**Exercise brief:** The whole listing below, with no pictures, is to be repeated as it stands.

**Exercise data:**
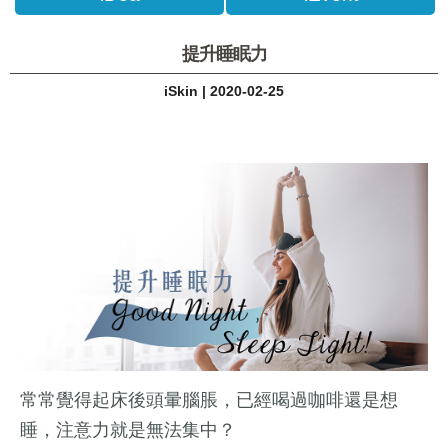
提升睡眠力
iSkin | 2020-02-25
常常覺得起床後頭暈腦脹，已經喝過咖啡還是想
睡，注意力就是無法集中？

**Reply to the exercise:**
提升睡眠力
iSkin | 2020-02-25
常常覺得起床後頭暈腦脹，已經喝過咖啡還是想
睡，注意力就是無法集中？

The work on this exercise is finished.